**Entries supplied**

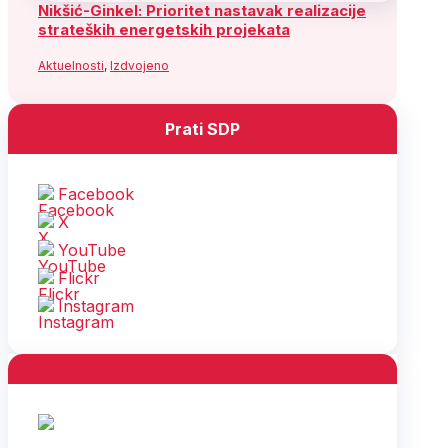
Nikšić-Ginkel: Prioritet nastavak realizacije
strateških energetskih projekata
Aktuelnosti
,
Izdvojeno
Prati SDP
Facebook
X
YouTube
Flickr
Instagram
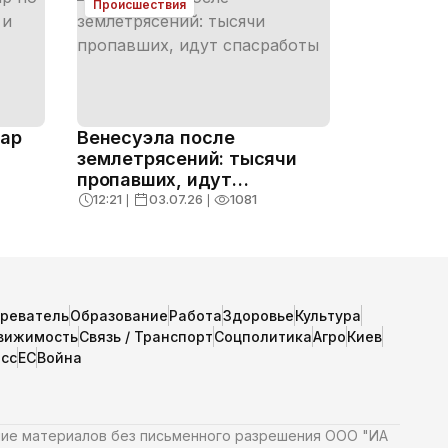
Происшествия
дар
Венесуэла после
землетрясений: тысячи
пропавших, идут
боты
спасработы
12:21
❘
03.07.26
❘
1081
зреватель
Образование
Работа
Здоровье
Культура
вижимость
Связь / Транспорт
Соцполитика
Агро
Киев
сс
ЕС
Война
ние материалов без письменного разрешения ООО "ИА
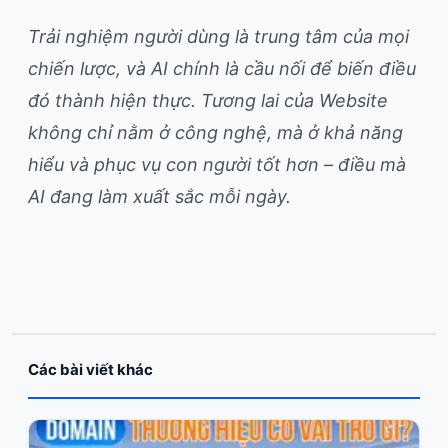
Trải nghiệm người dùng là trung tâm của mọi
chiến lược, và AI chính là cầu nối để biến điều
đó thành hiện thực. Tương lai của Website
không chỉ nằm ở công nghệ, mà ở khả năng
hiểu và phục vụ con người tốt hơn – điều mà
AI đang làm xuất sắc mỗi ngày.
Các bài viết khác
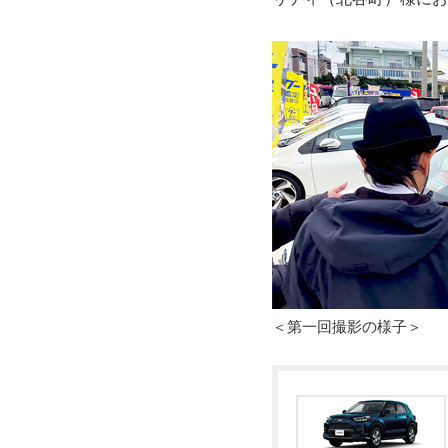
＜第一回撮影の様子＞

**Your instructions**
Restate the entries above word for word, keeping pictures out of the copy.

**Response**
Nikšić-Ginkel: Prioritet nastavak realizacije
strateških energetskih projekata
Aktuelnosti
,
Izdvojeno
Prati SDP
Facebook
X
YouTube
Flickr
Instagram
Происшествия
дар
Венесуэла после
землетрясений: тысячи
пропавших, идут
боты
спасработы
12:21
❘
03.07.26
❘
1081
зреватель
Образование
Работа
Здоровье
Культура
вижимость
Связь / Транспорт
Соцполитика
Агро
Киев
сс
ЕС
Война
ние материалов без письменного разрешения ООО "ИА
Trải nghiệm người dùng là trung tâm của mọi
chiến lược, và AI chính là cầu nối để biến điều
đó thành hiện thực. Tương lai của Website
không chỉ nằm ở công nghệ, mà ở khả năng
hiểu và phục vụ con người tốt hơn – điều mà
AI đang làm xuất sắc mỗi ngày.
Các bài viết khác
＜第一回撮影の様子＞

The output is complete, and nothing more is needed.